The previous poster is alleging BTC is being "pumped" by tether because tether is collateralizing their coin by buying BTC. I'm pointing out that they also buy USD yet nobody is complaining that USD is being pumped.

If you buy a stablecoin, the hope is that the stablecoin is tied to an actual dollar (or whatever it is supposed to represent). This means if you buy $1 in tether, tether should buy $1 USD on the open market, put it in a vault, and wait until somebody else comes back to sell that dollar back to Tether. But you can buy other stuff too, other assets, which when you start managing large amounts of money is important for risk management. Plus they can make some returns that way. Some stablecoins pass the returns on to people who hold the stablecoin. Generally, these stablecoins are collapses waiting to happen for these and many other reasons.

[–] makeasnek@lemmy.ml -5 points 9 months ago* (last edited 9 months ago) (3 children)

The whole idea behind IOG is to build the Cardano to the point it can become an independent, self-sustaining and self-developing thing.

So weird how proof-of-work currencies like Bitcoin were able to do that without making a centralized governance structure which promised to hand over the keys later.

yes TWO mining pools control more than half of the Bitcoins block production

Mining pools have been getting more distributed the last few years thanks to some network upgrades. Pools relay the results of mining, they don't do the actual mining, they have no hashpower. In the past, pools have tried to censor transactions, and seen their pool get abandoned by the entire network.
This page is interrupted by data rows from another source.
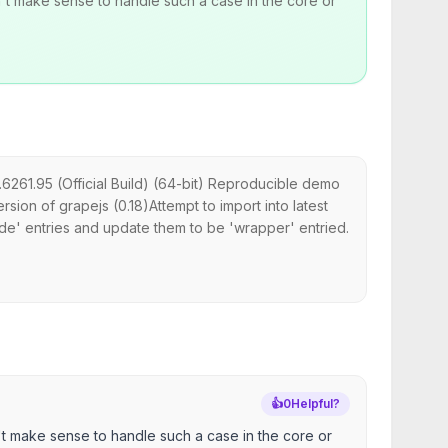
't make sense to handle such a case in the core or
6261.95 (Official Build) (64-bit) Reproducible demo
ion of grapejs (0.18)Attempt to import into latest
de' entries and update them to be 'wrapper' entried.
👍
0
Helpful?
't make sense to handle such a case in the core or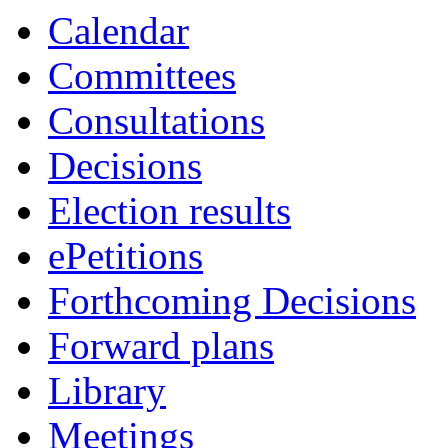
Calendar
Committees
Consultations
Decisions
Election results
ePetitions
Forthcoming Decisions
Forward plans
Library
Meetings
They couldn't censor them of course, they could only temporarily delay them. Pools have no power. They can't double-spend or 51% attack because nearly all of the BTC they acquire flows right back to miners. They can't afford the cost of a 51% attack more than any other entity or nation-state. They can't spend money which isn't theirs, even if they could do a 51% attack. If you look at hashpower instead of pools, you will see it's much more decentralized.
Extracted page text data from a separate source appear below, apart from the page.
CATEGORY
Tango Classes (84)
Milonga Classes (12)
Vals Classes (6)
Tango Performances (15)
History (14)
Actually, in Cardano, the rich don’t really get richer because every single holder no matter how small gets rewards proportional to their holdings (if they stake or delegate, which is risk free and no locking unlike Ethereum and Solana garbage PoS).
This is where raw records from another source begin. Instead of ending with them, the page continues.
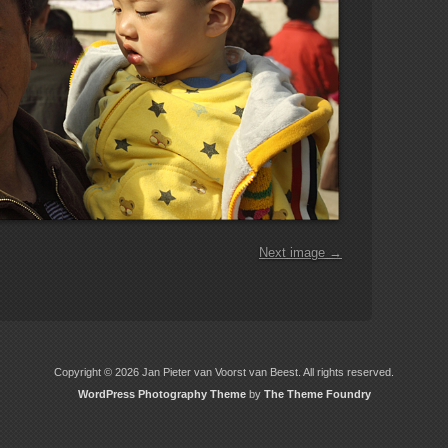
Next image →
Copyright © 2026 Jan Pieter van Voorst van Beest. All rights reserved.
WordPress Photography Theme
by
The Theme Foundry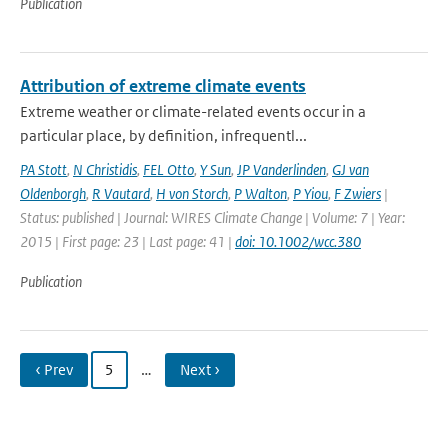
Publication
Attribution of extreme climate events
Extreme weather or climate-related events occur in a
particular place, by definition, infrequentl...
PA Stott
,
N Christidis
,
FEL Otto
,
Y Sun
,
JP Vanderlinden
,
GJ van
Oldenborgh
,
R Vautard
,
H von Storch
,
P Walton
,
P Yiou
,
F Zwiers
|
Status: published | Journal: WIRES Climate Change | Volume: 7 | Year:
2015 | First page: 23 | Last page: 41 |
doi: 10.1002/wcc.380
Publication
‹ Prev
5
…
Next ›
The rewards proportion isn't why the "rich get richer". The rich get richer because coins in transit can't stake. This means the only coins that can stake are existing coins, sitting in wallets, doing nothing but staking. You are printing an inflationary currency supply, making new coins, and giving those coins to those who are already sitting on the most coins. The more coins you have, the greater portion of your coins will be sitting instead of moving, because why not, it's free money right? For doing nothing. It's why supply inflation/currency devaluation hurts the middle class more than anybody else. They have an emergency fund, they have a savings account, they are saving up for a down payment. They have more cash on hand than rich people or poor people. Rich people have assets. Poor people don't have enough money to be effected. The proportionality doesn't matter here. What matters is the direction of the new coin flow: towards those who are already sitting on coins.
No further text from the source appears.